- Joined
- Jan 14, 2011
I'm going to do raid 10 across 8 disks. with 4x raid1
poolsize = vdev0+vdev1+vdev2+vdev3
whats good with zfs is that i can run different size vdevs. so i dont have to upgrade ALL drives, i can do 2 at a time.
So i'll start with 8TB across the 4x 2TB raid 1s
so in the future say I can pick up 2x 8TB drives at a good price
pop one drive out of vdev0, put in 8TB, then rebuild (copy, fast, no parity calc)
pop in second 8TB drive, rebuild, expand.
then ill be left with 2+2+2+8 = 14TB. and so on.
say instead i do 2x Raid5 with 8 disks. this needs 2x 4disk raid5 (raidz) vdevs. with both in the pool, it essentially becomes raid 50.
poolsize = 6TB+6TB = 12TB. i have 2 disk redundancy but only if they fail in separate vdevs.
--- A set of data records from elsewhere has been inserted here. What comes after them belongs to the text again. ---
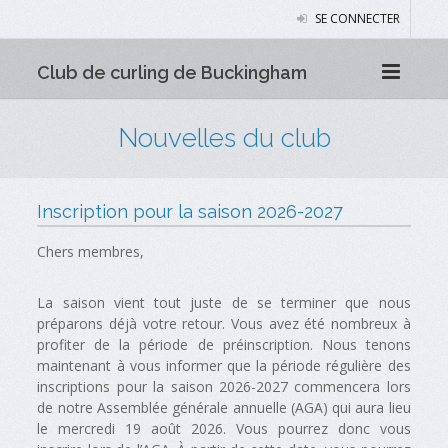
SE CONNECTER
Club de curling de Buckingham
Nouvelles du club
Inscription pour la saison 2026-2027
Chers membres,
La saison vient tout juste de se terminer que nous
préparons déjà votre retour. Vous avez été nombreux à
profiter de la période de préinscription. Nous tenons
maintenant à vous informer que la période régulière des
inscriptions pour la saison 2026-2027 commencera lors
de notre Assemblée générale annuelle (AGA) qui aura lieu
le mercredi 19 août 2026. Vous pourrez donc vous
rebuilds are significantly more time consuming calculating parity.
upgrading drives has to be done 4 at a time.
replace drive 1, rebuild whole array
replace drive 2, rebuild whole array
replace drive 3, rebuild whole array
replace drive 4, rebuild whole array
expand.
that a lot of stress on the drives. and that stress increases the probability of failure for the rebuild. then i lose everything.
and the striped 4xmirrors should be faster than the striped 2xraid5.
i dunno i'm still not set in stone but i think i like 10 better.
that's why they say raid is not a backup, you should always backup to an external storage device. it does indeed take a long time to rebuild a raid 5 though, going from 3x2tb to 4x2tb took 3 days, but thanks to my controllers online raid expansion nothing went offline and i was still able to cap my gigabit connection reading from it while it was expanding.
why do you feel the need to do two separate arrays then
not trying to talk you out of doing what you are doing just trying to understand it.